> **To do**
Your task is to output all the records below, word for word.

> **Data provided**
===============
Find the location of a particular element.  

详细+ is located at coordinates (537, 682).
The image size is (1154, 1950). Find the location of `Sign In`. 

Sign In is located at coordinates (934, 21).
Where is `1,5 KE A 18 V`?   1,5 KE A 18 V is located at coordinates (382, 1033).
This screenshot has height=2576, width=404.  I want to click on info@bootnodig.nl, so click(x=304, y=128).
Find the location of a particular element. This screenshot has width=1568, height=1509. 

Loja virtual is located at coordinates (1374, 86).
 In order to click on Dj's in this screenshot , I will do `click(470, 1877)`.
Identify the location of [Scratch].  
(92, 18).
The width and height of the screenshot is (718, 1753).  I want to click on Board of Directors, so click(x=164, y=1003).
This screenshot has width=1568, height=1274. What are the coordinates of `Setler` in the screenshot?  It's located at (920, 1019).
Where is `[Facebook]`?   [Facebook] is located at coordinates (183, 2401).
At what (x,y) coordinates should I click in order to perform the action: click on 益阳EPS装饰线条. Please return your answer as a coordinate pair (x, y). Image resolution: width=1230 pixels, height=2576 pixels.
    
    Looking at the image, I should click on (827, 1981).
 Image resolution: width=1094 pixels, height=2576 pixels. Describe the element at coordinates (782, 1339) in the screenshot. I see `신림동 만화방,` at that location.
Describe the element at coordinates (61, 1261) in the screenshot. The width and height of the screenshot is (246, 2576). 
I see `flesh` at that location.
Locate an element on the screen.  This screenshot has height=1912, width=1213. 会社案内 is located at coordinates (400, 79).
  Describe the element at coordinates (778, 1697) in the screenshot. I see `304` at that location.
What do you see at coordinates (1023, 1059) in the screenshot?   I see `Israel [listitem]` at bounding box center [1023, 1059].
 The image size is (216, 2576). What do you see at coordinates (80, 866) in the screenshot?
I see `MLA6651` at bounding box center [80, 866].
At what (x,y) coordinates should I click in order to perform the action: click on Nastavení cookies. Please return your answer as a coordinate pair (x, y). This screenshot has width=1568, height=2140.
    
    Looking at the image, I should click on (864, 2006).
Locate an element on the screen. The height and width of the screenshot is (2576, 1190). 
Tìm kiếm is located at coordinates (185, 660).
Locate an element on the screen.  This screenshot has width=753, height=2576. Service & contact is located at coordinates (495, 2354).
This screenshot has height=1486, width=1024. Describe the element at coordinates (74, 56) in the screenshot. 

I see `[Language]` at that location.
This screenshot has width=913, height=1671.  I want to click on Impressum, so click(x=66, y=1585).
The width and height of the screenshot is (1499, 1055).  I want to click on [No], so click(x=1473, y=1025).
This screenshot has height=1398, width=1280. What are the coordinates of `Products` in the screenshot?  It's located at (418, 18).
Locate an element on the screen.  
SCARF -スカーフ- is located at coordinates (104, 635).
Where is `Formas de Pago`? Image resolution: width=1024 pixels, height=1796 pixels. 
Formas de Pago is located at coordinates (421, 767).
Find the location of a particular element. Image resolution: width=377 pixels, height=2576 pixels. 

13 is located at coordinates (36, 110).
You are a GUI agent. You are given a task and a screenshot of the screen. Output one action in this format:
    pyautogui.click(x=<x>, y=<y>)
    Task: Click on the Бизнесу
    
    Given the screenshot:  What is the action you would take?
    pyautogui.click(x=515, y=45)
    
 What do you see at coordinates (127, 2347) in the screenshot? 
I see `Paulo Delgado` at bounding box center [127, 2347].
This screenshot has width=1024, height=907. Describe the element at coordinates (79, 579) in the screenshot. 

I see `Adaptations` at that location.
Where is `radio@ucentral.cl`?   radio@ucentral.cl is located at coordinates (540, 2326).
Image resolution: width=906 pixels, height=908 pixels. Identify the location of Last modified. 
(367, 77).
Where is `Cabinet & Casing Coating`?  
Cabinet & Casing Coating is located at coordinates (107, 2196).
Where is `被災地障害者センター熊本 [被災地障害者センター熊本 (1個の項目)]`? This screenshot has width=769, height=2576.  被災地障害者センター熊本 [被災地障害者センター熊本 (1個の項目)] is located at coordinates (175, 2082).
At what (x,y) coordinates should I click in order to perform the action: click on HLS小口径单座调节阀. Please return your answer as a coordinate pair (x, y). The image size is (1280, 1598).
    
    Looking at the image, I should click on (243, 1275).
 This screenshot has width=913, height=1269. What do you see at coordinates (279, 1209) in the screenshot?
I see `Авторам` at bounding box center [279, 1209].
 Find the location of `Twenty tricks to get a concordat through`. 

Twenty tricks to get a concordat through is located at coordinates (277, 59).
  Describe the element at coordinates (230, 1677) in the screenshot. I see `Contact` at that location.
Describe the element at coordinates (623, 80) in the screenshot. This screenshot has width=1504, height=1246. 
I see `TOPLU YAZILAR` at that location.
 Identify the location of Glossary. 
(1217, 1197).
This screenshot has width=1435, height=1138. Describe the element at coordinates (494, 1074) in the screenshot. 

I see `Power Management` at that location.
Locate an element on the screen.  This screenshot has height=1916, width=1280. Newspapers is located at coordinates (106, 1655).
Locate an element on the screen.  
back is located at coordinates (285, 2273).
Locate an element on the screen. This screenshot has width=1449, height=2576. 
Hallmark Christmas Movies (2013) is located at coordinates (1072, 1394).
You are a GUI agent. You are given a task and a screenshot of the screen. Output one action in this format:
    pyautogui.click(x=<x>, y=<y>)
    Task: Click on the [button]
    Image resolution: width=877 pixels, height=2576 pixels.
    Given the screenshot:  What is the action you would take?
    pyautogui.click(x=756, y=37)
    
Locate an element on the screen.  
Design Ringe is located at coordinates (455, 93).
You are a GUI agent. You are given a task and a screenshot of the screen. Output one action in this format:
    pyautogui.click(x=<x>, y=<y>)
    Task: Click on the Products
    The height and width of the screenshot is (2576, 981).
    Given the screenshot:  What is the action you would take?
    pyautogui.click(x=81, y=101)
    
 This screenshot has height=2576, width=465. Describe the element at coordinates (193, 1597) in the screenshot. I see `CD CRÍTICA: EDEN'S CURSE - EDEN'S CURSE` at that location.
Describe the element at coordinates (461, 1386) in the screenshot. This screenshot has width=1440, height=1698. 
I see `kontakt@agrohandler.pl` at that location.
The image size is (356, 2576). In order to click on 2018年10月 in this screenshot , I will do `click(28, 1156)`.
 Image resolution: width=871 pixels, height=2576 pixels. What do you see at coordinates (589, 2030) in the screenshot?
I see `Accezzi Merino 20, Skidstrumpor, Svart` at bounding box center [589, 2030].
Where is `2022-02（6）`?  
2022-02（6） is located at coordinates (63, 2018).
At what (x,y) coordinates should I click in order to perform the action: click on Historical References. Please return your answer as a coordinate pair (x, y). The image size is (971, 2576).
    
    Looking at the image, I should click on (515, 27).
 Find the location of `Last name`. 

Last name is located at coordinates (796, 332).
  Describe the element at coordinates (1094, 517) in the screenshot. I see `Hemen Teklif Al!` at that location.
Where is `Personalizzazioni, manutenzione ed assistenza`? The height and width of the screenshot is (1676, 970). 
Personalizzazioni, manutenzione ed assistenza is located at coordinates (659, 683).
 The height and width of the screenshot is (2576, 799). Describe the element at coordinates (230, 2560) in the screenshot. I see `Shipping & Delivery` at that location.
===============
> **Answer for this exercise**
Find the location of a particular element.  

详细+ is located at coordinates (537, 682).
The image size is (1154, 1950). Find the location of `Sign In`. 

Sign In is located at coordinates (934, 21).
Where is `1,5 KE A 18 V`?   1,5 KE A 18 V is located at coordinates (382, 1033).
This screenshot has height=2576, width=404.  I want to click on info@bootnodig.nl, so click(x=304, y=128).
Find the location of a particular element. This screenshot has width=1568, height=1509. 

Loja virtual is located at coordinates (1374, 86).
 In order to click on Dj's in this screenshot , I will do `click(470, 1877)`.
Identify the location of [Scratch].  
(92, 18).
The width and height of the screenshot is (718, 1753).  I want to click on Board of Directors, so click(x=164, y=1003).
This screenshot has width=1568, height=1274. What are the coordinates of `Setler` in the screenshot?  It's located at (920, 1019).
Where is `[Facebook]`?   [Facebook] is located at coordinates (183, 2401).
At what (x,y) coordinates should I click in order to perform the action: click on 益阳EPS装饰线条. Please return your answer as a coordinate pair (x, y). Image resolution: width=1230 pixels, height=2576 pixels.
    
    Looking at the image, I should click on (827, 1981).
 Image resolution: width=1094 pixels, height=2576 pixels. Describe the element at coordinates (782, 1339) in the screenshot. I see `신림동 만화방,` at that location.
Describe the element at coordinates (61, 1261) in the screenshot. The width and height of the screenshot is (246, 2576). 
I see `flesh` at that location.
Locate an element on the screen.  This screenshot has height=1912, width=1213. 会社案内 is located at coordinates (400, 79).
  Describe the element at coordinates (778, 1697) in the screenshot. I see `304` at that location.
What do you see at coordinates (1023, 1059) in the screenshot?   I see `Israel [listitem]` at bounding box center [1023, 1059].
 The image size is (216, 2576). What do you see at coordinates (80, 866) in the screenshot?
I see `MLA6651` at bounding box center [80, 866].
At what (x,y) coordinates should I click in order to perform the action: click on Nastavení cookies. Please return your answer as a coordinate pair (x, y). This screenshot has width=1568, height=2140.
    
    Looking at the image, I should click on (864, 2006).
Locate an element on the screen. The height and width of the screenshot is (2576, 1190). 
Tìm kiếm is located at coordinates (185, 660).
Locate an element on the screen.  This screenshot has width=753, height=2576. Service & contact is located at coordinates (495, 2354).
This screenshot has height=1486, width=1024. Describe the element at coordinates (74, 56) in the screenshot. 

I see `[Language]` at that location.
This screenshot has width=913, height=1671.  I want to click on Impressum, so click(x=66, y=1585).
The width and height of the screenshot is (1499, 1055).  I want to click on [No], so click(x=1473, y=1025).
This screenshot has height=1398, width=1280. What are the coordinates of `Products` in the screenshot?  It's located at (418, 18).
Locate an element on the screen.  
SCARF -スカーフ- is located at coordinates (104, 635).
Where is `Formas de Pago`? Image resolution: width=1024 pixels, height=1796 pixels. 
Formas de Pago is located at coordinates (421, 767).
Find the location of a particular element. Image resolution: width=377 pixels, height=2576 pixels. 

13 is located at coordinates (36, 110).
You are a GUI agent. You are given a task and a screenshot of the screen. Output one action in this format:
    pyautogui.click(x=<x>, y=<y>)
    Task: Click on the Бизнесу
    
    Given the screenshot:  What is the action you would take?
    pyautogui.click(x=515, y=45)
    
 What do you see at coordinates (127, 2347) in the screenshot? 
I see `Paulo Delgado` at bounding box center [127, 2347].
This screenshot has width=1024, height=907. Describe the element at coordinates (79, 579) in the screenshot. 

I see `Adaptations` at that location.
Where is `radio@ucentral.cl`?   radio@ucentral.cl is located at coordinates (540, 2326).
Image resolution: width=906 pixels, height=908 pixels. Identify the location of Last modified. 
(367, 77).
Where is `Cabinet & Casing Coating`?  
Cabinet & Casing Coating is located at coordinates (107, 2196).
Where is `被災地障害者センター熊本 [被災地障害者センター熊本 (1個の項目)]`? This screenshot has width=769, height=2576.  被災地障害者センター熊本 [被災地障害者センター熊本 (1個の項目)] is located at coordinates (175, 2082).
At what (x,y) coordinates should I click in order to perform the action: click on HLS小口径单座调节阀. Please return your answer as a coordinate pair (x, y). The image size is (1280, 1598).
    
    Looking at the image, I should click on (243, 1275).
 This screenshot has width=913, height=1269. What do you see at coordinates (279, 1209) in the screenshot?
I see `Авторам` at bounding box center [279, 1209].
 Find the location of `Twenty tricks to get a concordat through`. 

Twenty tricks to get a concordat through is located at coordinates (277, 59).
  Describe the element at coordinates (230, 1677) in the screenshot. I see `Contact` at that location.
Describe the element at coordinates (623, 80) in the screenshot. This screenshot has width=1504, height=1246. 
I see `TOPLU YAZILAR` at that location.
 Identify the location of Glossary. 
(1217, 1197).
This screenshot has width=1435, height=1138. Describe the element at coordinates (494, 1074) in the screenshot. 

I see `Power Management` at that location.
Locate an element on the screen.  This screenshot has height=1916, width=1280. Newspapers is located at coordinates (106, 1655).
Locate an element on the screen.  
back is located at coordinates (285, 2273).
Locate an element on the screen. This screenshot has width=1449, height=2576. 
Hallmark Christmas Movies (2013) is located at coordinates (1072, 1394).
You are a GUI agent. You are given a task and a screenshot of the screen. Output one action in this format:
    pyautogui.click(x=<x>, y=<y>)
    Task: Click on the [button]
    Image resolution: width=877 pixels, height=2576 pixels.
    Given the screenshot:  What is the action you would take?
    pyautogui.click(x=756, y=37)
    
Locate an element on the screen.  
Design Ringe is located at coordinates (455, 93).
You are a GUI agent. You are given a task and a screenshot of the screen. Output one action in this format:
    pyautogui.click(x=<x>, y=<y>)
    Task: Click on the Products
    The height and width of the screenshot is (2576, 981).
    Given the screenshot:  What is the action you would take?
    pyautogui.click(x=81, y=101)
    
 This screenshot has height=2576, width=465. Describe the element at coordinates (193, 1597) in the screenshot. I see `CD CRÍTICA: EDEN'S CURSE - EDEN'S CURSE` at that location.
Describe the element at coordinates (461, 1386) in the screenshot. This screenshot has width=1440, height=1698. 
I see `kontakt@agrohandler.pl` at that location.
The image size is (356, 2576). In order to click on 2018年10月 in this screenshot , I will do `click(28, 1156)`.
 Image resolution: width=871 pixels, height=2576 pixels. What do you see at coordinates (589, 2030) in the screenshot?
I see `Accezzi Merino 20, Skidstrumpor, Svart` at bounding box center [589, 2030].
Where is `2022-02（6）`?  
2022-02（6） is located at coordinates (63, 2018).
At what (x,y) coordinates should I click in order to perform the action: click on Historical References. Please return your answer as a coordinate pair (x, y). The image size is (971, 2576).
    
    Looking at the image, I should click on (515, 27).
 Find the location of `Last name`. 

Last name is located at coordinates (796, 332).
  Describe the element at coordinates (1094, 517) in the screenshot. I see `Hemen Teklif Al!` at that location.
Where is `Personalizzazioni, manutenzione ed assistenza`? The height and width of the screenshot is (1676, 970). 
Personalizzazioni, manutenzione ed assistenza is located at coordinates (659, 683).
 The height and width of the screenshot is (2576, 799). Describe the element at coordinates (230, 2560) in the screenshot. I see `Shipping & Delivery` at that location.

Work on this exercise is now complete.